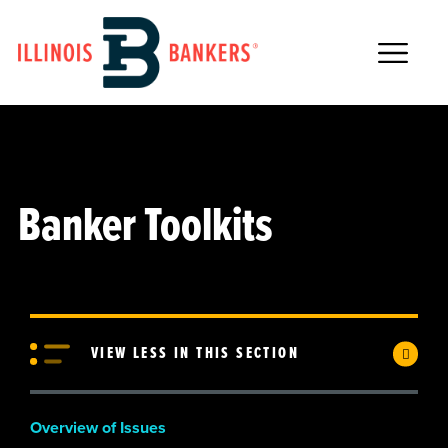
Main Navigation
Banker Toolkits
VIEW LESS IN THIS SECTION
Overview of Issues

※

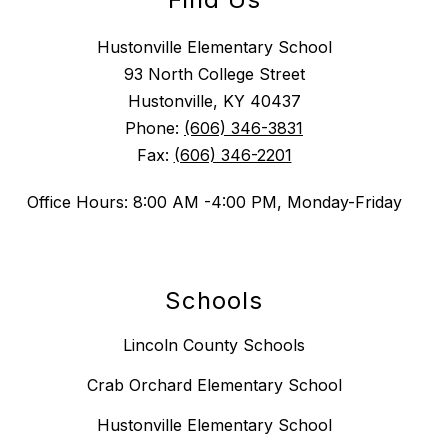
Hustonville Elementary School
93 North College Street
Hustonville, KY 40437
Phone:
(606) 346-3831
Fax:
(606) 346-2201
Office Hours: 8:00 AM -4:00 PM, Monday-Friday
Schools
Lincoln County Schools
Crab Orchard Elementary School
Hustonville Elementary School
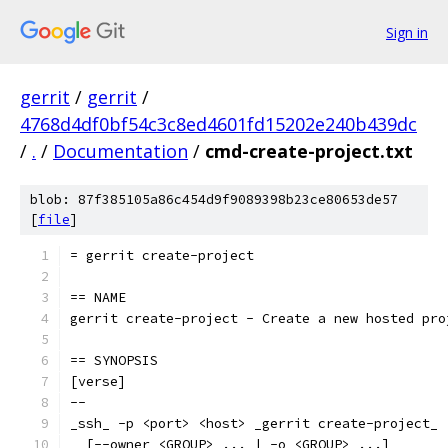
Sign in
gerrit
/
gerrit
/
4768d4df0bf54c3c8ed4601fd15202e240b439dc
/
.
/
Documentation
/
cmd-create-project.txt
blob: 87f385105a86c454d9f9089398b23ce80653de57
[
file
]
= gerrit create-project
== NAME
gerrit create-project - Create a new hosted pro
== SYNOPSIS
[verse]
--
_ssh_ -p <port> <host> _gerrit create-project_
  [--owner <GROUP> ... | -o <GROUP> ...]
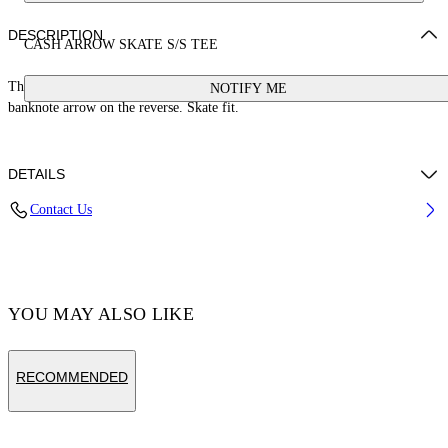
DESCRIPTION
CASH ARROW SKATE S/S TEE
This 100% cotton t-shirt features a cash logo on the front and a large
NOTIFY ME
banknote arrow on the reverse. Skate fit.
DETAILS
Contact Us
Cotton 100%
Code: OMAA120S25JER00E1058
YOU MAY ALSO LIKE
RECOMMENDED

※

In the entries above, find each line with the string "create" and copy it.

cmd-create-project.txt
= gerrit create-project
gerrit create-project - Create a new hosted pro
_ssh_ -p <port> <host> _gerrit create-project_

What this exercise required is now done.